In the entries below, repeat only the lines between those holding "Női úszás hátsó" and "Shakti sieviešu aplis", inclusive. Leave pictures out.

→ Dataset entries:

=======

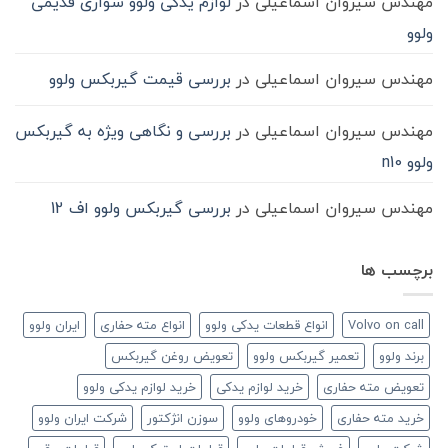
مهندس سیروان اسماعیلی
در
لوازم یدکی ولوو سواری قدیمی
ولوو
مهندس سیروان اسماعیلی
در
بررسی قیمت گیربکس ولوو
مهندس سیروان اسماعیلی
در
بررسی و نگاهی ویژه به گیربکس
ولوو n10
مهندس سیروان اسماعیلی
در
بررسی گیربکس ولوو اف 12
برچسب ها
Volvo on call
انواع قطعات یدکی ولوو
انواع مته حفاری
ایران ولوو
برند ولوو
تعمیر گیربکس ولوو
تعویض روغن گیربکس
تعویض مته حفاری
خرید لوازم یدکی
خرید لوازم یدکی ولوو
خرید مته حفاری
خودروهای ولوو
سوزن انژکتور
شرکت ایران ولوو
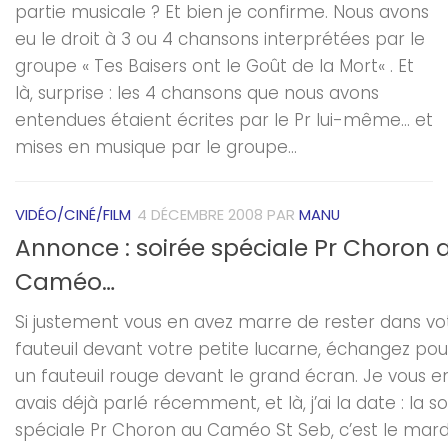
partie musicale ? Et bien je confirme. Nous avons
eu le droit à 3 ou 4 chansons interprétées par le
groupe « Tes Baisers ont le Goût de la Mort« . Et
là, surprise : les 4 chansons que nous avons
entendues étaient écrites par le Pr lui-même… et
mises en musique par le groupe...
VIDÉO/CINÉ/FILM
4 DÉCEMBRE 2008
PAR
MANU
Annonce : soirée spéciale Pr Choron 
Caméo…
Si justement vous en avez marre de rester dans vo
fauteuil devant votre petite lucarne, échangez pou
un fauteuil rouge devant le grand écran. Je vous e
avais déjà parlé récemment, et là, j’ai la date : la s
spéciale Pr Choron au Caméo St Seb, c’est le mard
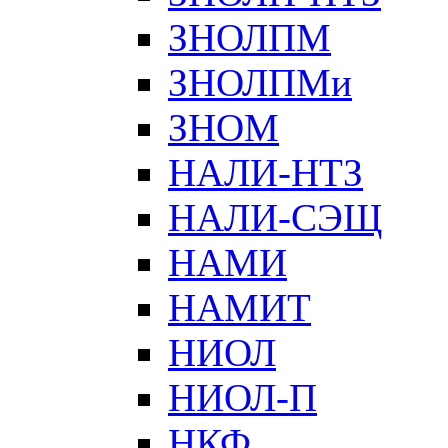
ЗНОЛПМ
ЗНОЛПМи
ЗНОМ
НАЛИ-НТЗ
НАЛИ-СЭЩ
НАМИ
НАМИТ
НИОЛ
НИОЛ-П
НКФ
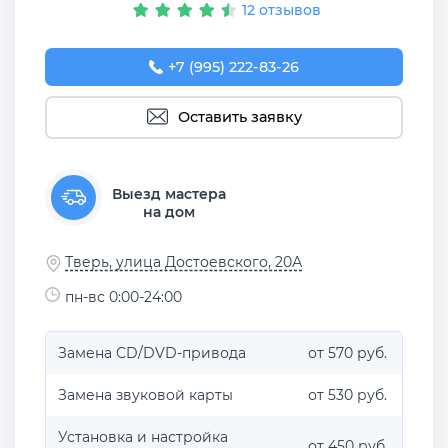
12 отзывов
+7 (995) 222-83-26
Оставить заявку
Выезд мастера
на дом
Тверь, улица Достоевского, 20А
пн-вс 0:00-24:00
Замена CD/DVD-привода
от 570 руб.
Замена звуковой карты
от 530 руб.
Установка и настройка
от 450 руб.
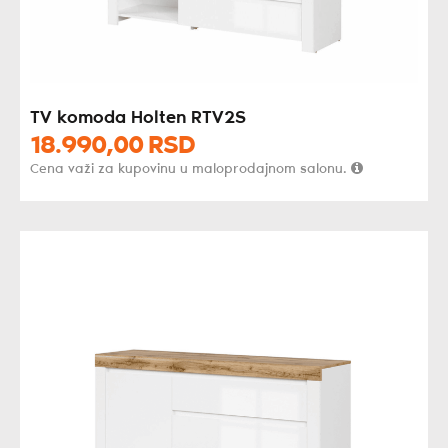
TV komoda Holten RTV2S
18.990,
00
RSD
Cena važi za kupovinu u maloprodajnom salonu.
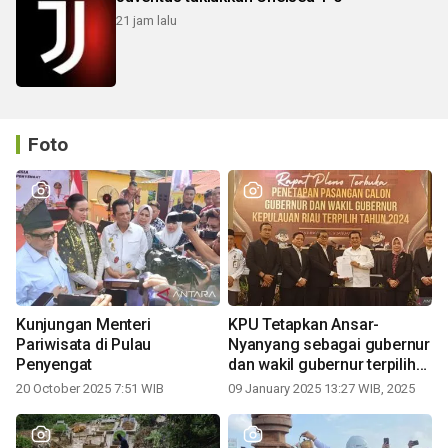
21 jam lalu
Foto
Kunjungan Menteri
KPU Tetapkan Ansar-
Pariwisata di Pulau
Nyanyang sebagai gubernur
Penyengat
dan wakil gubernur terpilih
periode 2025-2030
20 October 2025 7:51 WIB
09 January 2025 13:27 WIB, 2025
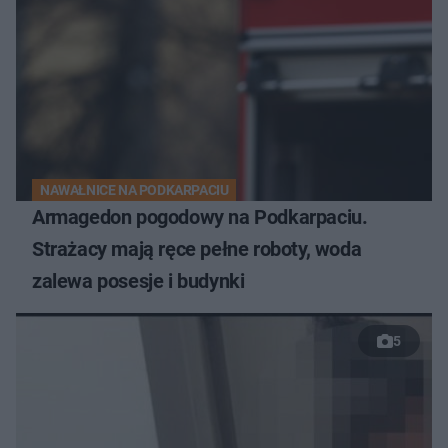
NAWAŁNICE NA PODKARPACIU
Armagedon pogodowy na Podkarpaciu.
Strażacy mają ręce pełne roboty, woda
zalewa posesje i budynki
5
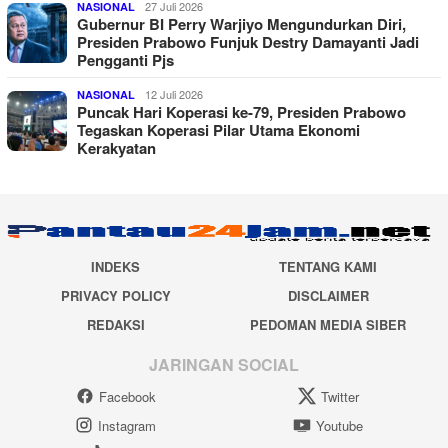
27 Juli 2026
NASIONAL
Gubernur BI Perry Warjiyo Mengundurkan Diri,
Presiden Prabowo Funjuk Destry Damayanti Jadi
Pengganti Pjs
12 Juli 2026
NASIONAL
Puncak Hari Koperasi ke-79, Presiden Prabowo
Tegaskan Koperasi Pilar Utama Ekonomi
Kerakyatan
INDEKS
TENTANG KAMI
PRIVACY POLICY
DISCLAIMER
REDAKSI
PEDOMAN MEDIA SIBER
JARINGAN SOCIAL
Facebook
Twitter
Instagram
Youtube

=======

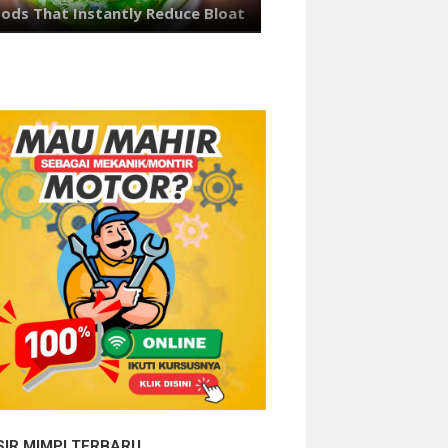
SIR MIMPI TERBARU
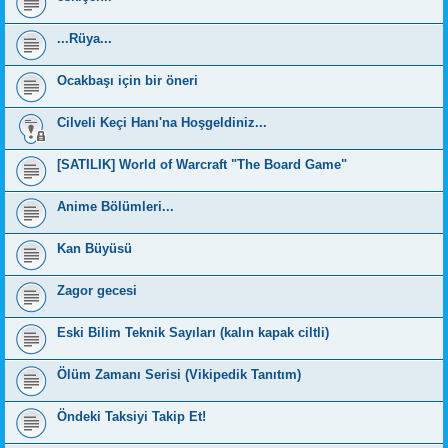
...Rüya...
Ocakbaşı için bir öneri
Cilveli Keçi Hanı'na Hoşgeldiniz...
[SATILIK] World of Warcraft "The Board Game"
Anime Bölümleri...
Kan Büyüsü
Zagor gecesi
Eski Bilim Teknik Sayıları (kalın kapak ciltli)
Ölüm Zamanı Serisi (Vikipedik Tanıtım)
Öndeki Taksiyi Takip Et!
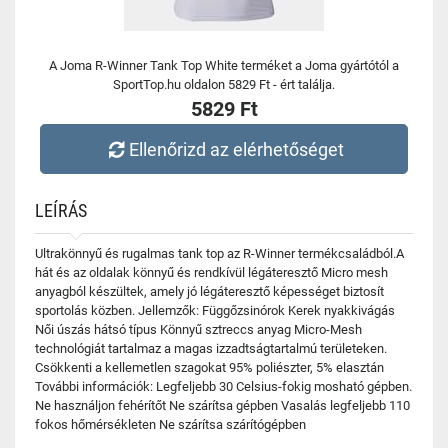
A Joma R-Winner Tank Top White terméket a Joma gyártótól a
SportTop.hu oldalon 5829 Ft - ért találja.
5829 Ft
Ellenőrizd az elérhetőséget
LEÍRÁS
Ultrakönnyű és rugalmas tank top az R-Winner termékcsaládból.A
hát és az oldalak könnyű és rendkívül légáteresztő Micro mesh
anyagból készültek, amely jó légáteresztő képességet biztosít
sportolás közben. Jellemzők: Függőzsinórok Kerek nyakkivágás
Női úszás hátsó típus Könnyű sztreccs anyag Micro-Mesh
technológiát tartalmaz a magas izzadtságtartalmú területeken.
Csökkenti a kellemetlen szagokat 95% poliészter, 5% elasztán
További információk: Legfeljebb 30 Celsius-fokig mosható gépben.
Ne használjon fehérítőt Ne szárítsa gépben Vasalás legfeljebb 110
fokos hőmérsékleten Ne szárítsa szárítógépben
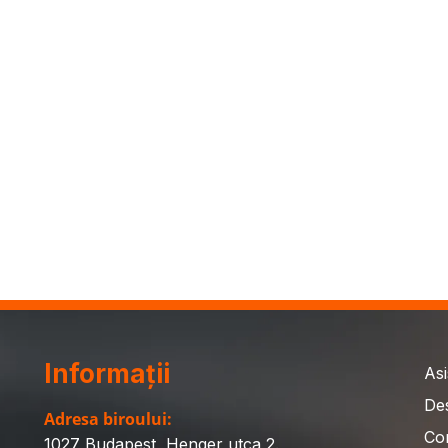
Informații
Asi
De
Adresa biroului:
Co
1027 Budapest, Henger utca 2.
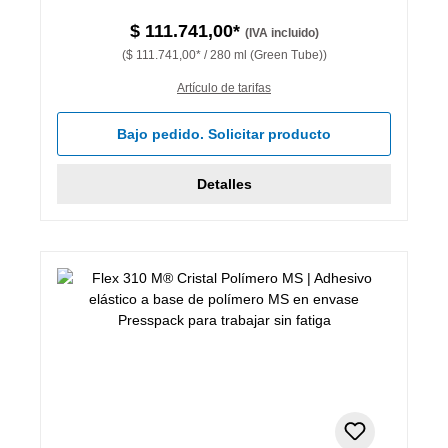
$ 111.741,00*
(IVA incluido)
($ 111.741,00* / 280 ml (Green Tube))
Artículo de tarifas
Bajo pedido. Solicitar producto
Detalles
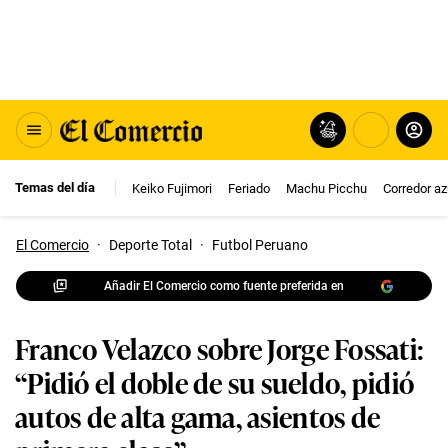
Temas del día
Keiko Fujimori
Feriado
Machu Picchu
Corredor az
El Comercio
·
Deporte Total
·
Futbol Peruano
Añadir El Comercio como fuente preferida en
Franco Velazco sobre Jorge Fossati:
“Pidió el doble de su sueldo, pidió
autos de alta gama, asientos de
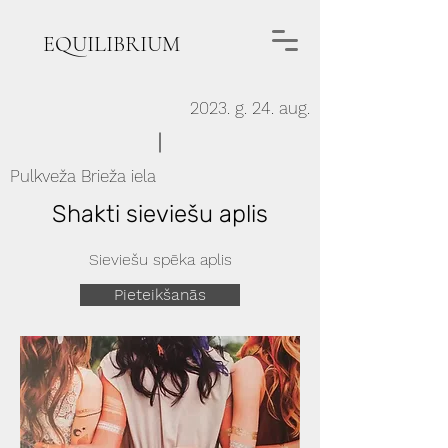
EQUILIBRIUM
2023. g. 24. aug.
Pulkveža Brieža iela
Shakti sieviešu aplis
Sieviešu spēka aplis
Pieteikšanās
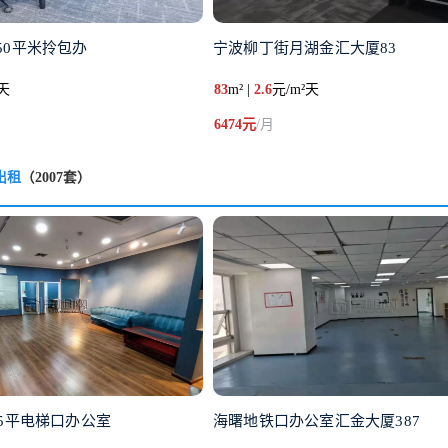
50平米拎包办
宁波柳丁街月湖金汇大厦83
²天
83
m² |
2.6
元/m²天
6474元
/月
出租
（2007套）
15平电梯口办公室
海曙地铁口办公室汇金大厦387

=======

→ Result of this task:
Női úszás hátsó típus Könnyű sztreccs anyag Micro-Mesh
technológiát tartalmaz a magas izzadtságtartalmú területeken.
Csökkenti a kellemetlen szagokat 95% poliészter, 5% elasztán
További információk: Legfeljebb 30 Celsius-fokig mosható gépben.
Ne használjon fehérítőt Ne szárítsa gépben Vasalás legfeljebb 110
fokos hőmérsékleten Ne szárítsa szárítógépben
Informații
Asi
De
Adresa biroului:
Co
1027 Budapest, Henger utca 2.
$ 111.741,00*
(IVA incluido)
($ 111.741,00* / 280 ml (Green Tube))
Artículo de tarifas
Bajo pedido. Solicitar producto
Detalles
Temas del día
Keiko Fujimori
Feriado
Machu Picchu
Corredor az
El Comercio
·
Deporte Total
·
Futbol Peruano
Añadir El Comercio como fuente preferida en
Franco Velazco sobre Jorge Fossati:
“Pidió el doble de su sueldo, pidió
autos de alta gama, asientos de
EQUILIBRIUM
2023. g. 24. aug.
Pulkveža Brieža iela
Shakti sieviešu aplis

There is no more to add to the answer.